Turns out, speaking English wasn’t as straightforward a skill as say… chewing as I hoped. Have you ever heard the word polyurethane pronounced in a think Scottish accent? Well, I’m here to say even after having it repeated five times, it doesn’t get any clearer. The first job was to figure out exactly what words were being said by Davy the foreman who would have had a good chance at landing the part of Mel’s ginger bearded, rock throwing friend in Braveheart. “Ok I got it, I’m supposed to put the bin in the skip. What the hell is a skip?” Luckily, I was watching the World Cup at our hostel every night so was able to pass, although somewhat suspect, in general conversation. Once over the spoken language barrier, it was much easier to integrate into the universal construction worker language of exposed bellies, pack lunches and the occasional wedgie.
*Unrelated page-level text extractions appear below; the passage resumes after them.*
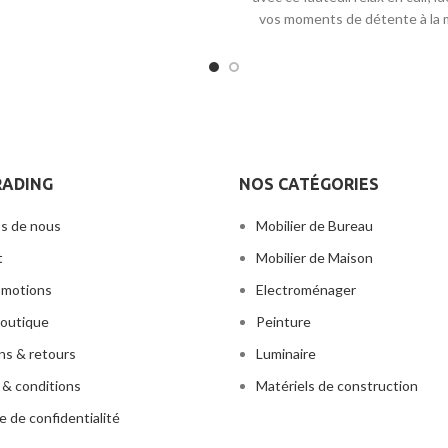
rleur Bluetooth permettent des
vos moments de détente à la 
ns rapides et des appels haute
nition, rendant l'écoute plus
ble. 4. Bureau en verre trempé,
stant aux rayures et facile à
enir. 5. Tables de chevet pour
 coucher, design humanisé. Il y a
cteur sur cette table d'appoint,
RADING
NOS CATÉGORIES
'avez pas à vous soucier que le
e ou le réveil glisse vers le sol.
s de nous
Mobilier de Bureau
t
Mobilier de Maison
omotions
Electroménager
outique
Peinture
ons & retours
Luminaire
& conditions
Matériels de construction
e de confidentialité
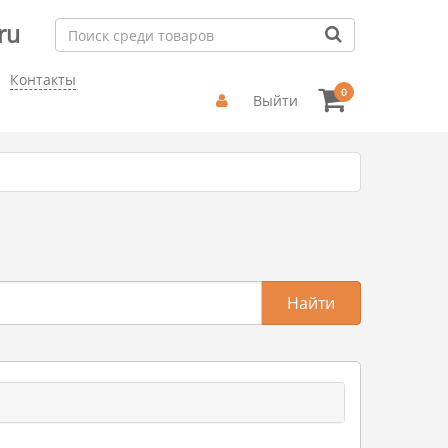
ru
Контакты
0
Выйти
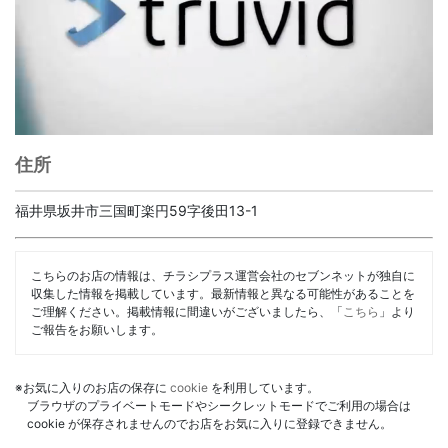
住所
福井県坂井市三国町楽円59字後田13-1
こちらのお店の情報は、チラシプラス運営会社のセブンネットが独自に
収集した情報を掲載しています。最新情報と異なる可能性があることを
ご理解ください。掲載情報に間違いがございましたら、「
こちら
」より
ご報告をお願いします。
※お気に入りのお店の保存に
cookie
を利用しています。
ブラウザのプライベートモードやシークレットモードでご利用の場合は
cookie が保存されませんのでお店をお気に入りに登録できません。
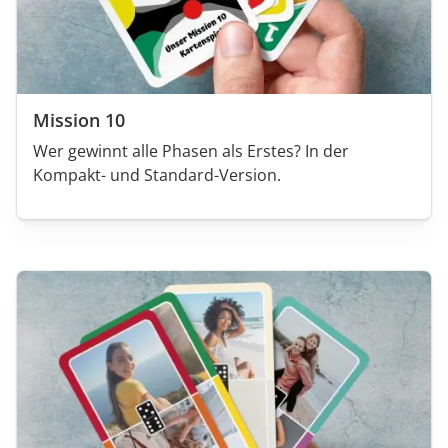
Mission 10
Wer gewinnt alle Phasen als Erstes? In der
Kompakt- und Standard-Version.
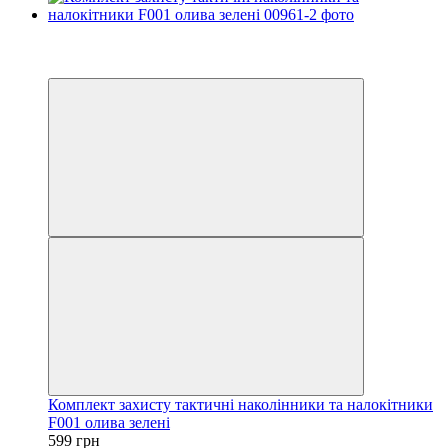
−39%
6
6
Комплект захисту тактичні наколінники та налокітники
F001 олива зелені
599 грн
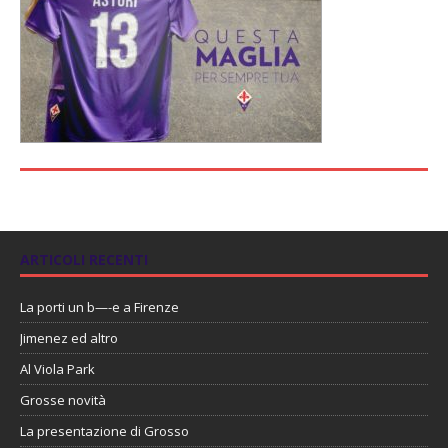
ARTICOLI RECENTI
La porti un b—-e a Firenze
Jimenez ed altro
Al Viola Park
Grosse novità
La presentazione di Grosso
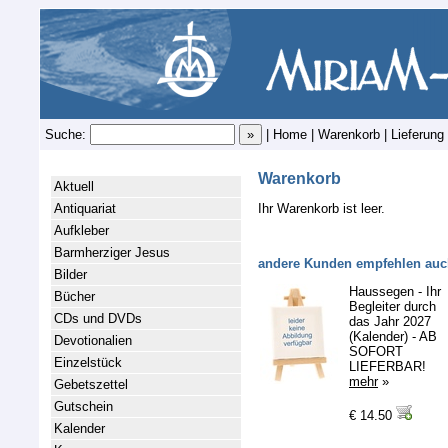
Suche:
|
Home
|
Warenkorb
|
Lieferung
Warenkorb
Aktuell
Antiquariat
Ihr Warenkorb ist leer.
Aufkleber
Barmherziger Jesus
andere Kunden empfehlen auc
Bilder
Haussegen - Ihr
Bücher
Begleiter durch
CDs und DVDs
das Jahr 2027
(Kalender) - AB
Devotionalien
SOFORT
Einzelstück
LIEFERBAR!
mehr
»
Gebetszettel
Gutschein
€ 14.50
Kalender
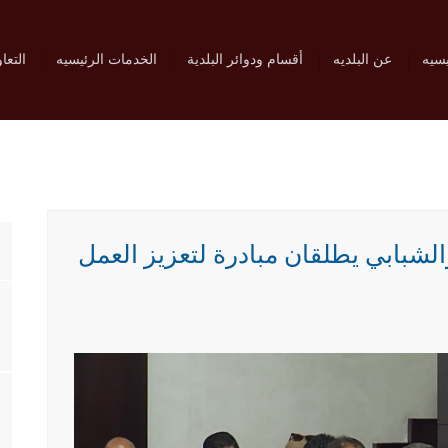
يسيه
عن البلديه
أقسام ودوائر البلدية
الخدمات الرئيسيه
التعا
الشبابي يطلقان مبادرة لتعزيز العمل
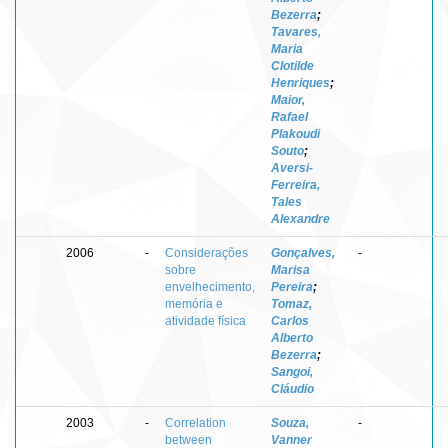
Bezerra
;
Tavares,
Maria
Clotilde
Henriques
;
Maior,
Rafael
Plakoudi
Souto
;
Aversi-
Ferreira,
Tales
Alexandre
2006
-
Considerações
Gonçalves,
-
sobre
Marisa
envelhecimento,
Pereira
;
memória e
Tomaz,
atividade física
Carlos
Alberto
Bezerra
;
Sangoi,
Cláudio
2003
-
Correlation
Souza,
-
between
Vanner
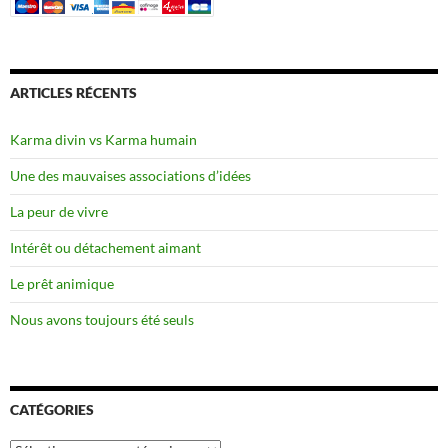
ARTICLES RÉCENTS
Karma divin vs Karma humain
Une des mauvaises associations d’idées
La peur de vivre
Intérêt ou détachement aimant
Le prêt animique
Nous avons toujours été seuls
CATÉGORIES
Catégories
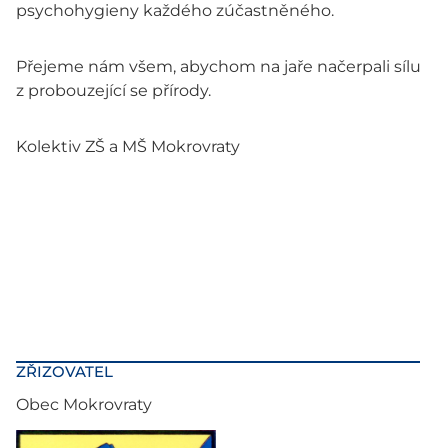
psychohygieny každého zúčastněného.
Přejeme nám všem, abychom na jaře načerpali sílu
z probouzející se přírody.
Kolektiv ZŠ a MŠ Mokrovraty
ZŘIZOVATEL
Obec Mokrovraty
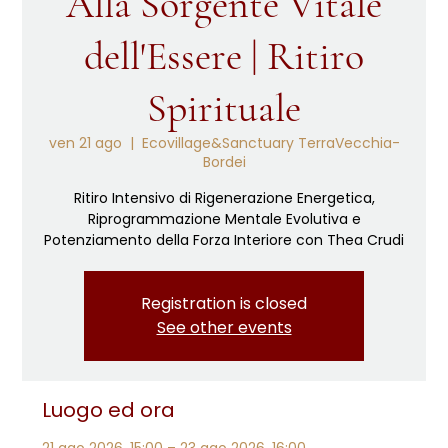
Alla Sorgente Vitale
dell'Essere | Ritiro
Spirituale
ven 21 ago
  |  
Ecovillage&Sanctuary TerraVecchia-
Bordei
Ritiro Intensivo di Rigenerazione Energetica,
Riprogrammazione Mentale Evolutiva e
Potenziamento della Forza Interiore con Thea Crudi
Registration is closed
See other events
Luogo ed ora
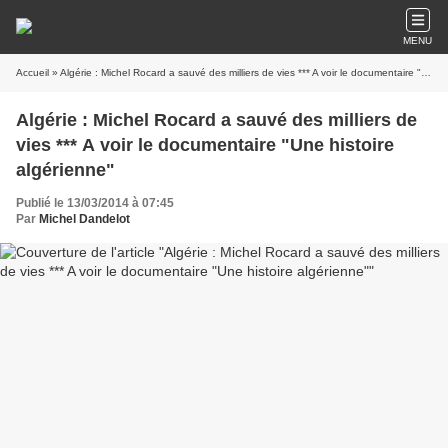
MENU
Accueil
» Algérie : Michel Rocard a sauvé des milliers de vies *** A voir le documentaire "Une histoire algérienne"
Algérie : Michel Rocard a sauvé des milliers de
vies *** A voir le documentaire "Une histoire
algérienne"
Publié le 13/03/2014 à 07:45
Par
Michel Dandelot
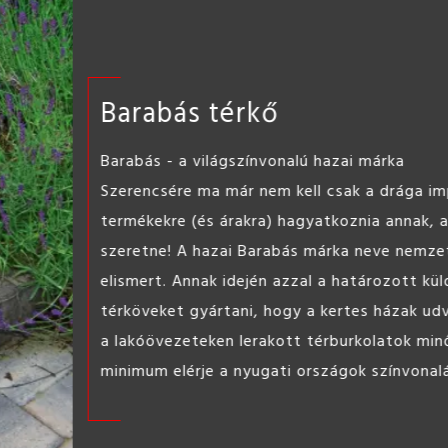
ST l
Könnyen
barkács 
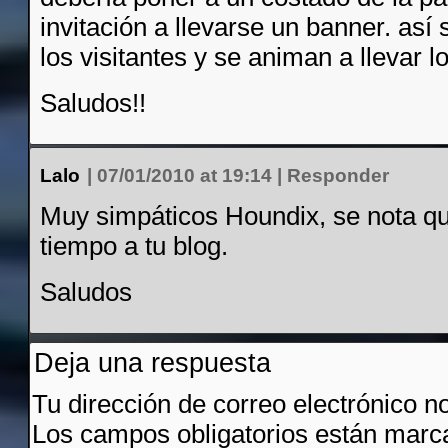
invitación a llevarse un banner. así
los visitantes y se animan a llevar 
Saludos!!
Lalo
|
07/01/2010 at 19:14
|
Responder
Muy simpáticos Houndix, se nota qu
tiempo a tu blog.
Saludos
Deja una respuesta
Tu dirección de correo electrónico n
Los campos obligatorios están mar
On a somewhat related note: when I was picked out of the line to help a rigging crew set up one of those big music festival tents, I came to realize that rigging crew are just narcissistic construction workers. These are the people who follow around bands like The Red Hot Chili Peppers and bolt together all those beams that they hang the lights on. They don’t set up The Chili Peppers’s gear, they don’t even set up the lights, they just build a temporary structure in which The Peppers will occupy for a brief moment in time. Your average construction worker on the other hand can’t realistically believe that The Chili’s will ever set foot in whatever it is they are building. Being able to associate yourself with a well known band’s literal stomping grounds is the difference between going to work with the same pair of “durable” clothes you wore five years ago and an unshaven face, and going to work with three different outfits, a hard hat that accommodates your dreads and an unshaven face but in that really cool way.

So I made my money. I paid my bills. I built something The Chili Pepper’s might stand in. I even learned a new language. But as my forefathers’ would be saying in the U.S. of today: “It’s all in a day’s illegal immigrant work.”

*Having a degree in art and not even getting a call back to sell pencils n’ stuff was a little humiliating.

**One requirement of this job was to wear a full Scottish kilt outfit. Um… yes!

***Don’t confuse this with being a valet. That would be a dream job. These are the guys that stand in one place with a day-glo orange vest on and wave their arms usually to point you in the direction you obviously would have gone anyway. Basically, a traffic cone that is rented for minimum wage.